Social Security Board

Agency overview
- Type: Statutory Board
- Jurisdiction: Burma (Myanmar)
- Headquarters: Naypyidaw;
- Agency executive: Yu Aung Lwin;
- Parent agency: Ministry of Labour
- Website: www.ssbmyanmar.gov.mm www.mol.gov.mm/en/departments/social-security-board/

= Social Security Board (Myanmar) =

Government agency of Myanmar

The Social Security Board (လူမှုဖူလုံရေးအဖွဲ့; abbreviated SSB) administers Myanmar's social security programs, including benefits and contributions. SSB provides social security programs for public employees, including members of the civil service, state boards, state corporations, municipal authorities and military personnel, as well as employees in limited private sector industries, including commerce, railways, ports, mines and oilfields. The board operates three hospitals and 92 social security clinics. The Social Security Board is under the purview of the Ministry of Labour.

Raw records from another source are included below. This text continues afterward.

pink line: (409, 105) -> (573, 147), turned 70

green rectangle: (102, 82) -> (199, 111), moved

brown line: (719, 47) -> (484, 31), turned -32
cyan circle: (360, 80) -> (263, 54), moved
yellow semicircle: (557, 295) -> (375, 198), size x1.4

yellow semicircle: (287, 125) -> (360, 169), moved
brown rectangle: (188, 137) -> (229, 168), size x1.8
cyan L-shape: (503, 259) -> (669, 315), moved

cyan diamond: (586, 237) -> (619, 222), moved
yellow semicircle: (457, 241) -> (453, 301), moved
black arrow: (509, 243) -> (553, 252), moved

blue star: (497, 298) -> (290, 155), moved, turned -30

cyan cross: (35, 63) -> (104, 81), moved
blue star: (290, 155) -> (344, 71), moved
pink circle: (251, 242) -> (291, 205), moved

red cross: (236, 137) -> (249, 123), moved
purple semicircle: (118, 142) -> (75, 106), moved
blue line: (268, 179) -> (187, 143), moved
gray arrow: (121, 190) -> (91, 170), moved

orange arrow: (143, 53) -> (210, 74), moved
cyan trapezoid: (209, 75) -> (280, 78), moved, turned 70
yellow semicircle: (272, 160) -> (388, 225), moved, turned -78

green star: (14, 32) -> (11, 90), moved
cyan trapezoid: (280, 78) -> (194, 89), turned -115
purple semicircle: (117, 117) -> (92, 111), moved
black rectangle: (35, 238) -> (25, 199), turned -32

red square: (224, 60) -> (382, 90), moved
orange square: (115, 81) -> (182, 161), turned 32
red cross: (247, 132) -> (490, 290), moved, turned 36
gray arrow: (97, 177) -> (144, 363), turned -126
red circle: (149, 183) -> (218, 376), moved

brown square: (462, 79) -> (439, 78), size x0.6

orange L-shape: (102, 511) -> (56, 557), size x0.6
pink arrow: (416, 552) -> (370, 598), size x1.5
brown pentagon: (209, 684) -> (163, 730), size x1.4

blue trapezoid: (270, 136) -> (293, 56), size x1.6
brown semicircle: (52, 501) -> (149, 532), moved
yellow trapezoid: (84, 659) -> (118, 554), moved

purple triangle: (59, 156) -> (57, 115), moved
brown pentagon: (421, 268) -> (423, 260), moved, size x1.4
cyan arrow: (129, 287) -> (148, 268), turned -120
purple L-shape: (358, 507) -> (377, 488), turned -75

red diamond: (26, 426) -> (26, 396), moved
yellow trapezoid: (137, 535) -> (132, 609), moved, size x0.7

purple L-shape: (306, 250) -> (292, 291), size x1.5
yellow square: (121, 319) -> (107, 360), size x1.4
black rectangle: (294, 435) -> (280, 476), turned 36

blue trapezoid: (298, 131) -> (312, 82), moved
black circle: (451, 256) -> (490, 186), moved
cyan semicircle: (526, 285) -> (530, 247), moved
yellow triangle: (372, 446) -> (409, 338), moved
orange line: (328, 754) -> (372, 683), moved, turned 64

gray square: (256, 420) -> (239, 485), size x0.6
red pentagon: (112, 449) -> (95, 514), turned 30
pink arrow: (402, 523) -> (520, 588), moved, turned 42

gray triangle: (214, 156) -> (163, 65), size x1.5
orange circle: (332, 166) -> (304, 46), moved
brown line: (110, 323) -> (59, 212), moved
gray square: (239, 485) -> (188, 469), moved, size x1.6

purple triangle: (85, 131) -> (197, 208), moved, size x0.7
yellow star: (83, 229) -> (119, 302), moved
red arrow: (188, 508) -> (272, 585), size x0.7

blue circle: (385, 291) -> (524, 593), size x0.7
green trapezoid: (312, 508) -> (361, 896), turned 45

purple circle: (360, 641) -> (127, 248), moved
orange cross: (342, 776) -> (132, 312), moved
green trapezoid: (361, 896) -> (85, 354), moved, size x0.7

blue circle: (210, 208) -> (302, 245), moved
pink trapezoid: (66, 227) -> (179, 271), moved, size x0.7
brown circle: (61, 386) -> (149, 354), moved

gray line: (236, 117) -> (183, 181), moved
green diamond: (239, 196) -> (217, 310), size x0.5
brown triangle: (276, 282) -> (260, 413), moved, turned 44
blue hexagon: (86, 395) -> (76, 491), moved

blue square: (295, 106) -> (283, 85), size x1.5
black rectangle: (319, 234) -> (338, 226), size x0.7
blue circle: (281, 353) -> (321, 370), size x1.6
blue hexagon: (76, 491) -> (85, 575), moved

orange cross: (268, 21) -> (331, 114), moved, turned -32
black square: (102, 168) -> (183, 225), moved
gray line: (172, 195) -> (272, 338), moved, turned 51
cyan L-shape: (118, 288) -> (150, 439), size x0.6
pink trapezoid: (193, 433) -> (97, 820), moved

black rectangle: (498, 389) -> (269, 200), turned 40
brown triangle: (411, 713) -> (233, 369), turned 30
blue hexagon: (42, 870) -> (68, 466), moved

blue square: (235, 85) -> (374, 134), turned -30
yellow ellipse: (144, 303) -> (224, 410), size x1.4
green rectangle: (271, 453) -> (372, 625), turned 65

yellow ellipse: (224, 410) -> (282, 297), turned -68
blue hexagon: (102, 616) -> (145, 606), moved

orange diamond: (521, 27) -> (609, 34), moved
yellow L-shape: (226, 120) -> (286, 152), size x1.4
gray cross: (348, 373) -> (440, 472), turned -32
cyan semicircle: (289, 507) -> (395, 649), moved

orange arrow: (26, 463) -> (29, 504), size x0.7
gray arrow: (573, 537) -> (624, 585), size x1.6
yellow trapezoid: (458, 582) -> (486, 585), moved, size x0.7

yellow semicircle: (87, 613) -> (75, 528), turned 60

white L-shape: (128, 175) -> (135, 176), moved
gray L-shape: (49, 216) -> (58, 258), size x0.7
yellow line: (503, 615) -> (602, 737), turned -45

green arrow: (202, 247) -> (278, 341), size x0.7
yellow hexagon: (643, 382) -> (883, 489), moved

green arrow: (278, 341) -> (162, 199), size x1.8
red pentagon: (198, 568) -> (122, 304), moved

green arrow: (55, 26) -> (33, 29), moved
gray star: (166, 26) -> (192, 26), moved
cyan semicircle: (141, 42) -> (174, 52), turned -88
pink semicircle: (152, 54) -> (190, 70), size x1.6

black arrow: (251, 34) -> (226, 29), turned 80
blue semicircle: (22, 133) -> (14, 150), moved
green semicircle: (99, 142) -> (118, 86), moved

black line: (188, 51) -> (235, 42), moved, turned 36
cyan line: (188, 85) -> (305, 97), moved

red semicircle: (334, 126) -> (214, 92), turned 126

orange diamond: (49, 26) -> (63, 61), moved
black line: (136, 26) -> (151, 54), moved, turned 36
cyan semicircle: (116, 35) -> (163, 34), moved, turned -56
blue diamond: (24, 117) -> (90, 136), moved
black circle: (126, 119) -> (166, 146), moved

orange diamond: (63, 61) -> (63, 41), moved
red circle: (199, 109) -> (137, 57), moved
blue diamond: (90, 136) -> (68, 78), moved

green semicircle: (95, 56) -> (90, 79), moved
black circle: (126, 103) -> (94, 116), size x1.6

SSB was established under the Social Security Act of 1954, which implemented a social security scheme covering employees working for firms employing over 5 employees, including state-owned, private, foreign and joint ventures. The social security scheme is contributory, with 2.5% of contributions coming from the employer, 1.5% by the employee, and a capital investment by the government. On 31 August 2012, the Pyidaungsu Hluttaw enacted the Social Security Law of 2012, which introduced benefit systems for invalids, the elderly, survivors and unemployed individuals.